Haynes remet au goût du jour le mélo.
C'est sans originalité que l'on peut dire que Loin du Paradis pastiche l'œuvre de Douglas Sirk, Tout ce que le ciel permet (comme a pu le faire R.W Fassbinder avec Tous les autres s'appellent Ali). Pourtant dans ses propos, il accentue l'imaginaire de ses références pour les amplifier et mettre en scène un univers beaucoup plus prononcé que celui mis en place dans le cinéma classique, par un regard beaucoup plus acéré sur la société des années 50.
L'intérêt du mélodrame flamboyant réside dans utilisation de symboles et l'usure de clichés récurrents qui prennent du sens, selon le contexte du récit. Avec ce film, Haynes joue avec les codes du genre : les costumes, les décors, la musique, la lumière et le rapport au temps constamment en lien avec la caractérisation des personnages.
Mais le réalisateur adapte aussi le genre, au cinéma moderne en lui empruntant ses thèmes : la crise du couple, en requestionnant la société dont il est issu...
L'ouverture de Loin du Paradis adopte l'apparence du bonheur créé par le mythe de l'American way of life. Pourtant rapidement, on se rend compte que ses protagonistes ne sont que le reflet d'une moralité périmé. Haynes interroge l'Amérique et ses promesses non tenues.

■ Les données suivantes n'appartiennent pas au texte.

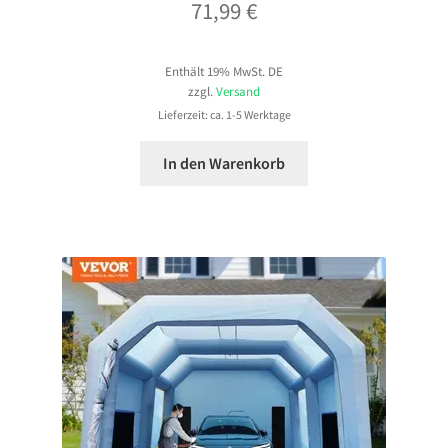
71,99
€
Enthält 19% MwSt. DE
zzgl.
Versand
Lieferzeit: ca. 1-5 Werktage
In den Warenkorb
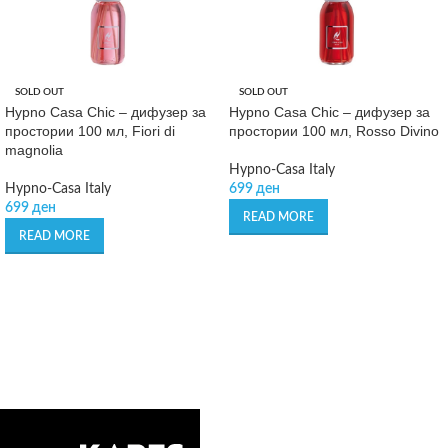
SOLD OUT
SOLD OUT
Hypno Casa Chic – дифузер за
Hypno Casa Chic – дифузер за
простории 100 мл, Fiori di
простории 100 мл, Rosso Divino
magnolia
Hypno-Casa Italy
Hypno-Casa Italy
699
ден
699
ден
READ MORE
READ MORE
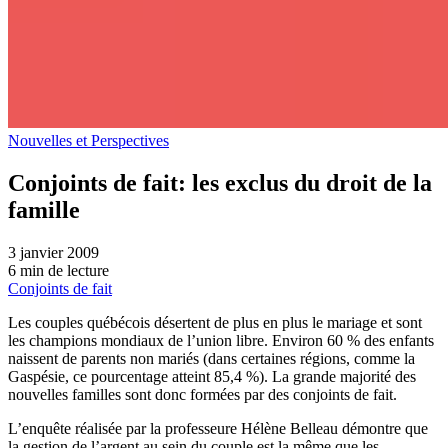
Nouvelles et Perspectives
Conjoints de fait: les exclus du droit de la
famille
3 janvier 2009
6 min de lecture
Conjoints de fait
Les couples québécois désertent de plus en plus le mariage et sont
les champions mondiaux de l’union libre. Environ 60 % des enfants
naissent de parents non mariés (dans certaines régions, comme la
Gaspésie, ce pourcentage atteint 85,4 %). La grande majorité des
nouvelles familles sont donc formées par des conjoints de fait.
L’enquête réalisée par la professeure Hélène Belleau démontre que
la gestion de l’argent au sein du couple est la même que les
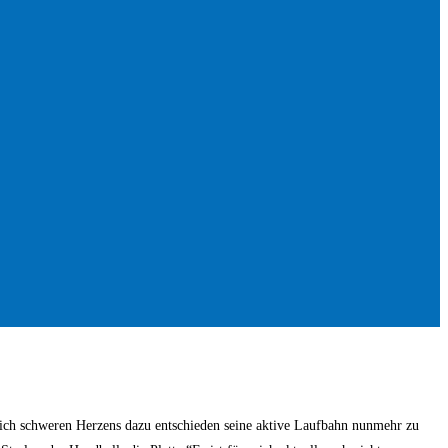
 sich schweren Herzens dazu entschieden seine aktive Laufbahn nunmehr zu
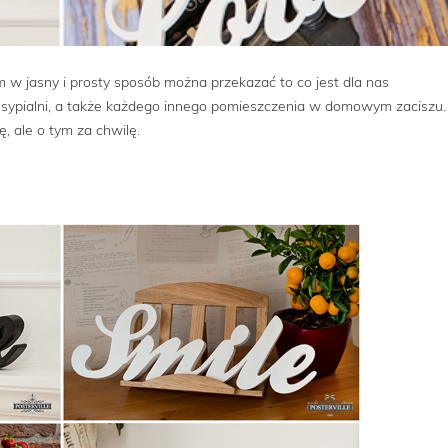
m w jasny i prosty sposób można przekazać to co jest dla nas
b sypialni, a także każdego innego pomieszczenia w domowym zaciszu.
 ale o tym za chwilę.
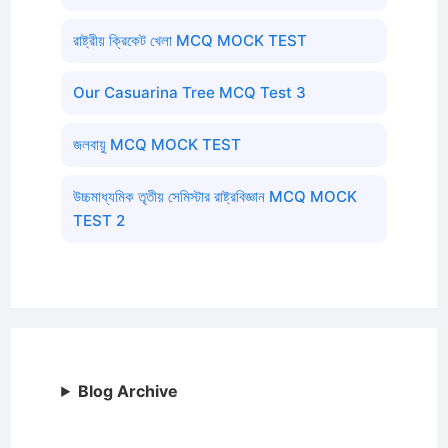
রাষ্ট্রীয় ক্রিকেট খেলা MCQ MOCK TEST
Our Casuarina Tree MCQ Test 3
জলবায়ু MCQ MOCK TEST
উচ্চমাধ্যমিক তৃতীয় সেমিস্টার রাষ্ট্রবিজ্ঞান MCQ MOCK
TEST 2
Blog Archive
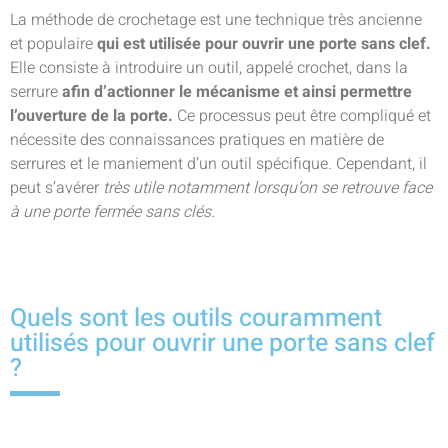
La méthode de crochetage est une technique très ancienne
et populaire
qui est utilisée pour ouvrir une porte sans clef.
Elle consiste à introduire un outil, appelé crochet, dans la
serrure
afin d’actionner le mécanisme et ainsi permettre
l’ouverture de la porte.
Ce processus peut être compliqué et
nécessite des connaissances pratiques en matière de
serrures et le maniement d’un outil spécifique. Cependant, il
peut s’avérer
très utile notamment lorsqu’on se retrouve face
à une porte fermée sans clés.
Quels sont les outils couramment
utilisés pour ouvrir une porte sans clef
?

Il réinvente le mélo à la Douglas Sirk, en radiographiant le « pays de toutes les opportunités » où les noirs et les homosexuels sont mis au ban de la société et « où la poursuite du bonheur passe par une maison bien rangée ». De façon quasi-organique, il nous livre un regard sur la douleur de vivre. La vague lyrique et romantique prend, au fur et à mesure du temps, la tournure d'un mal être, d'un malaise équivoque, de la déconfiture d'un monde, qui avec une fausseté solide, refuse de voir la fragilité de ses convictions se démanteler. La couleur se veut volontairement brutale et irréelle pour accentuer les propos du film et démontrer l'apparence dans laquelle se dérobe la société décrite. L'envers du décor est alors dévoilé de manières plus effroyables, derrière une souffrance et une tristesse palpable.
Ce film est volontairement une reprise du mélodrame flamboyant qui compare la société des années 50 à celle d'aujourd'hui, aux États-Unis. Malgré cette beauté visuelle, il traite d'un monde fissuré de l'intérieur où la liberté est encore reniée au profit des conventions imposées. Todd Haynes impose un exercice de style en développant des sujets encore interdit à l'époque traitée, par le Codes Hays (racisme et homosexualité) en développant l'artificialité pour toucher le réel dans sa profondeur la plus palpable : le réalisme des sentiments. Ainsi, par cette approche sensible du genre, il interroge le spectateur sur sa perception, sur ce qu'il voit et croit voir alors que tout n'est que purement superficiel.